Electronics giant picks LiU as research partner
Erik Janzén, LiU, and Joo-Won Lee, LG
LG Innotek, a company within LG, the giant South Korean group of companies, is initiating collaboration with materials researchers at Linköping University. The goal of this nine-year project is to develop the manufacture of the semiconductor silicon carbide for electronic components.
“The researchers at Linköping are world class, so it was natural to choose them as a partner. We are very enthusiastic about working with them,” said Joo-Won Lee, technical director of LG Innotek, at the project’s kick-off meeting in Linköping on November 12.
Investments in the high-performance electronics material silicon carbide is a part of the company’s newly-determined future strategy. It can be used for things like the undercoating in light-emitting diodes (LEDs), which then give off a much stronger light. LED-based displays and illumination are a priority area, in which the parent company LG is the second biggest in the world. Silicon carbide is also of great interest in the development of components for electric vehicles and the streamlining of green energy production.
“LG Innotek representatives have visited research groups and companies around the world to find a partner for this investment. We’ve been negotiating with them since the spring, and now the project is underway,” says Olle Kordina, senior lecturer and contact person for the project led by professor Erik Janzén.
The project is financed in part by the Republic of Korea. As far as the LiU researchers are concerned, it involves 20 million SEK (2.13 million EUR), and their role is to develop their method of growing high-quality silicon carbide through a process known as epitaxy. LG will also fund a new, state of the art reactor for the purpose.
“We are the only group outside South Korea who will be working for LG on this. Three of their own engineers are staying here now for several months in order to learn our techniques for epitaxy and analysis,” Kordina says.
In return, LiU researchers will get the opportunity to work in the research lab in Ansan, outside the South Korean capital of Seoul.
Erik Janzén and his co-workers in the field of semiconductors at the Department of Physics, Chemistry, and Biology have been working for years with silicon carbide, which tolerates very high voltages, extreme temperatures, and has good thermal conductivity. These are properties that offer greater advantages in comparison with silicon where energy conservation and component size are concerned. Previously, the results of their research were commercialised by Norstel, with a factory in Norrköping.

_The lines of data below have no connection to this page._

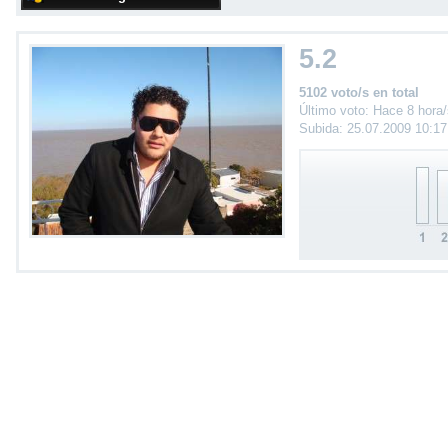
5.2
5102 voto/s en total
Último voto: Hace 8 hora
Subida: 25.07.2009 10:1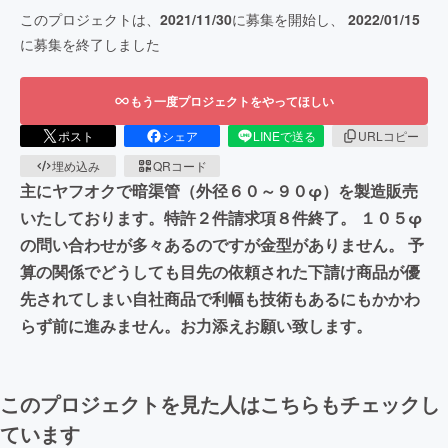
このプロジェクトは、
2021/11/30
に募集を開始し、
2022/01/15
に募集を終了しました
もう一度プロジェクトをやってほしい
ポスト
シェア
LINEで送る
URLコピー
埋め込み
QRコード
主にヤフオクで暗渠管（外径６０～９０φ）を製造販売
いたしております。特許２件請求項８件終了。 １０５φ
の問い合わせが多々あるのですが金型がありません。 予
算の関係でどうしても目先の依頼された下請け商品が優
先されてしまい自社商品で利幅も技術もあるにもかかわ
らず前に進みません。お力添えお願い致します。
このプロジェクトを見た人はこちらもチェックし
ています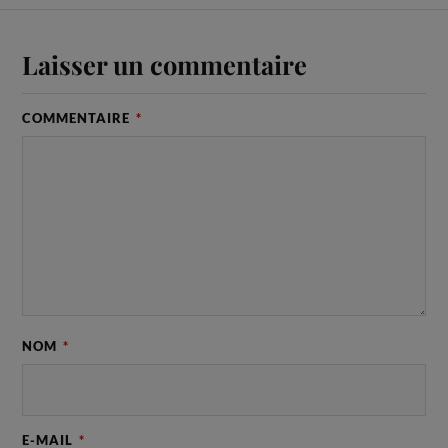
Laisser un commentaire
COMMENTAIRE
*
NOM
*
E-MAIL
*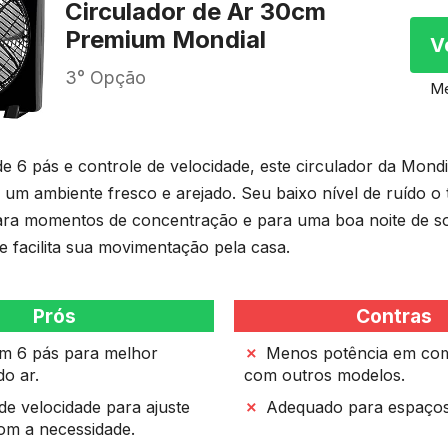
Circulador de Ar 30cm
Premium Mondial
V
3° Opção
Me
e 6 pás e controle de velocidade, este circulador da Mondi
um ambiente fresco e arejado. Seu baixo nível de ruído o 
ra momentos de concentração e para uma boa noite de so
e facilita sua movimentação pela casa.
Prós
Contras
om 6 pás para melhor
Menos potência em co
do ar.
com outros modelos.
de velocidade para ajuste
Adequado para espaço
om a necessidade.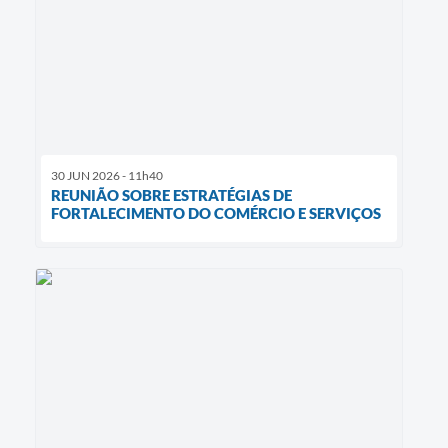
30 JUN 2026 - 11h40
REUNIÃO SOBRE ESTRATÉGIAS DE
FORTALECIMENTO DO COMÉRCIO E SERVIÇOS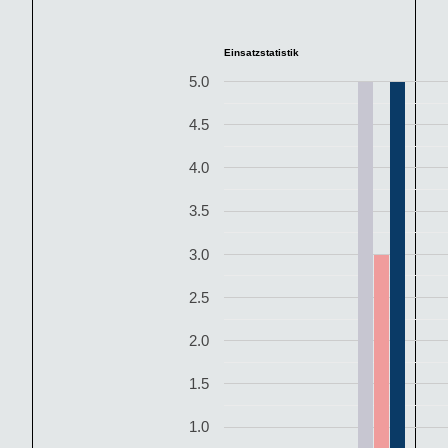
Einsatzstatistik
5.0
4.5
4.0
3.5
3.0
2.5
2.0
1.5
1.0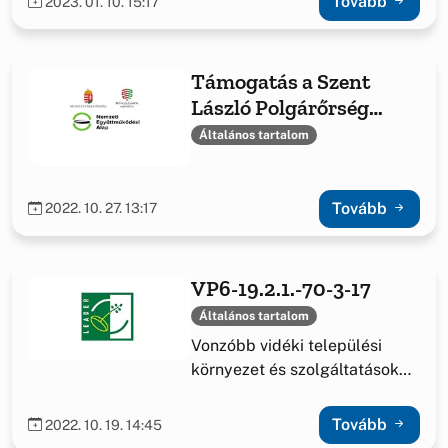
Tovább
2023. 01. 10. 15:17
Támogatás a Szent
László Polgárőrség
2022. év feladatainak
Általános tartalom
teljesítéséhez
Tovább
2022. 10. 27. 13:17
VP6-19.2.1.-70-3-17
Általános tartalom
Vonzóbb vidéki települési
környezet és szolgáltatások
fejlesztésének elősegítése
Tovább
2022. 10. 19. 14:45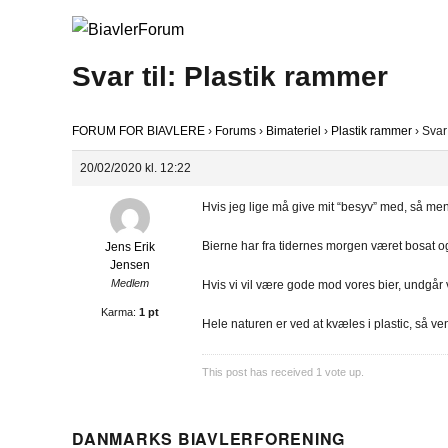
Svar til: Plastik rammer
FORUM FOR BIAVLERE
›
Forums
›
Bimateriel
›
Plastik rammer
›
Svar 
20/02/2020 kl. 12:22
Hvis jeg lige må give mit “besyv” med, så mene
Bierne har fra tidernes morgen været bosat og y
Jens Erik
Jensen
Medlem
Hvis vi vil være gode mod vores bier, undgår vi
Karma:
1 pt
Hele naturen er ved at kvæles i plastic, så ven
This post has received
1
vote up.
DANMARKS BIAVLERFORENING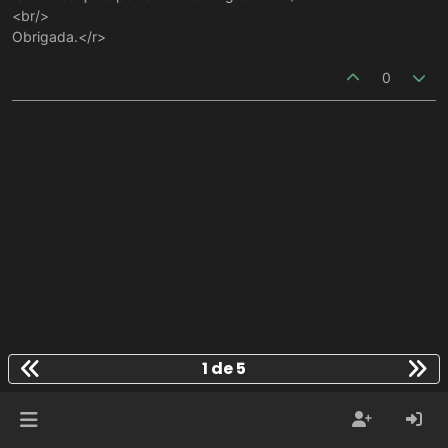
<br/>
Obrigada.</r>
0
1 de 5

LG, among other things, has its sights set on the rapidly-growing electric hybrid car market. With heat-resistant silicon carbide transistors, an electric hybrid can get by with just one cooling system, which reduces weight and thereby energy consumption.
“Many car manufacturers are interested in silicon carbide for their future electric cars – for example, Hyundai, Toyota, Volkswagen, and BMW,” says Joo-Won Lee.
The challenge for the approximately 50 researchers in the LiU group is to further improve the surface quality of their material and thereby maximise performance. A disc is grown by blowing silicon and carbon in gaseous form into an airless chamber, where they condense onto a surface, atomic layer by atomic layer. The process can be improved by adding an amount of gas of another element.
“We have now developed a new chemical method where we mix in chlorine gas, which increases the speed of growth by ten to twenty times. It will be very interesting for us to test this on a large scale,” Janzén says.
Other partners in the project are Seoul National University, Kwangoon University, Korea Electrotechnology Research Institute, Hyundai Motors, and Jusung Engineering.